I’ve always been excited about numbeo.com database and possibilities of this data visualisation as a map. Here I present a small project I’ve done in a couple of days by a variety of software: FME with python, QGIS, Excel and Adobe Photoshop.
There is currently a real estate boom in Poland and I thought that it could be a good subject to visualize. We can observe that to live in a large city you have to pay two times more than in smaller cities.
Methodology and Software
The hardest part is probably to scrape the numbeo.com dataset. I’m a beginner at python but I managed to run a script that is taking a piece of data that is interesting, here is the link. Such edited code was embedded by me into FME 2019 (Feature Manipulation Engine). In that software I’m extracting the data and transforming it to geospatial format, actually, it’s GeoJSON. I’ve created a GitHub webpage for sharing .fmw file with anyone interested.

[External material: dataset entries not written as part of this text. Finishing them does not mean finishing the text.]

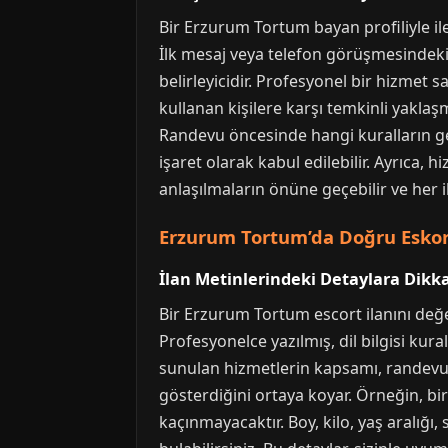
Bir Erzurum Tortum bayan profiliyle ilet
İlk mesaj veya telefon görüşmesindeki
belirleyicidir. Profesyonel bir hizmet sağ
kullanan kişilere karşı temkinli yakla
Randevu öncesinde hangi kuralların ge
işaret olarak kabul edilebilir. Ayrıca, 
anlaşılmaların önüne geçebilir ve her ik
Erzurum Tortum’da Doğru Eskort 
İlan Metinlerindeki Detaylara Dikk
Bir Erzurum Tortum escort ilanını değ
Profesyonelce yazılmış, dil bilgisi kural
sunulan hizmetlerin kapsamı, randevu sa
gösterdiğini ortaya koyar. Örneğin, bir
kaçınmayacaktır. Boy, kilo, yaş aralığı, s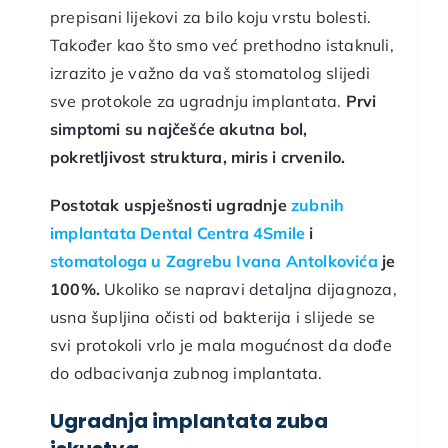
prepisani lijekovi za bilo koju vrstu bolesti.
Također kao što smo već prethodno istaknuli,
izrazito je važno da vaš stomatolog slijedi
sve protokole za ugradnju implantata.
Prvi
simptomi su najčešće akutna bol,
pokretljivost struktura, miris i crvenilo.
Postotak uspješnosti ugradnje
zubnih
implantata
Dental Centra 4Smile
i
stomatologa u Zagrebu
Ivana Antolkovića
je
100%.
Ukoliko se napravi detaljna dijagnoza,
usna šupljina očisti od bakterija i slijede se
svi protokoli vrlo je mala mogućnost da dođe
do odbacivanja zubnog implantata.
Ugradnja implantata zuba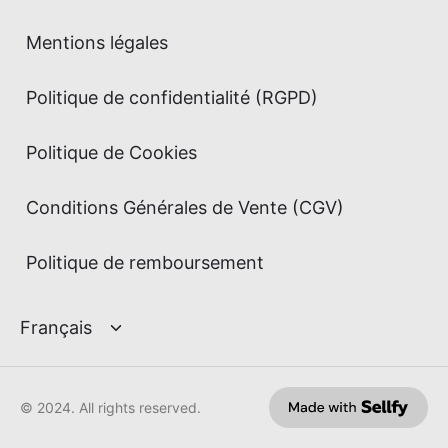
Mentions légales
Politique de confidentialité (RGPD)
Politique de Cookies
Conditions Générales de Vente (CGV)
Politique de remboursement
© 2024. All rights reserved.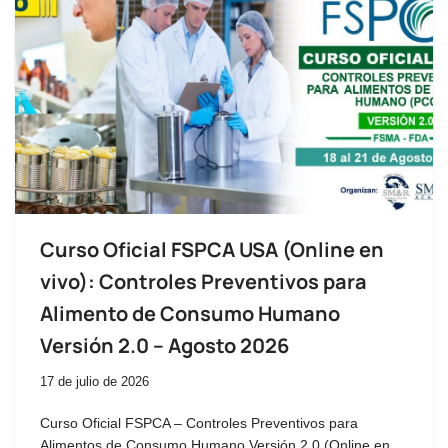
Curso Oficial FSPCA USA (Online en
vivo): Controles Preventivos para
Alimento de Consumo Humano
Versión 2.0 – Agosto 2026
17 de julio de 2026
Curso Oficial FSPCA – Controles Preventivos para
Alimentos de Consumo Humano Versión 2.0 (Online en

After obtaining the dataset, there was a time for GIS part. For most projects like this, I use ArcGIS but now I wanted to explore QGIS symbolization and labelling options. I have to admit that working in this opensource software is more flexible and faster at some point. Nevertheless, I felt a lack of parameters I got used to in ArcGIS, for example, precise buffering around point.
Finally, the last part of the work consisted of exporting a map to graphic format and import it into Adobe Photoshop software. It’s my favourite part of the work because you can not only observe and manipulate the dataset, but also arrange the view and affect the reception. On the graphic, I have attached a full table of the dataset and some statistics to compare against border countries. In the end, I drew an element in the south-west side of the map which is gathering all presented data points into one to summarize the work.
I have hope that some of you would find fun or usefulness in reading this map. If not in the knowledge that it brings than maybe in a pleasant view.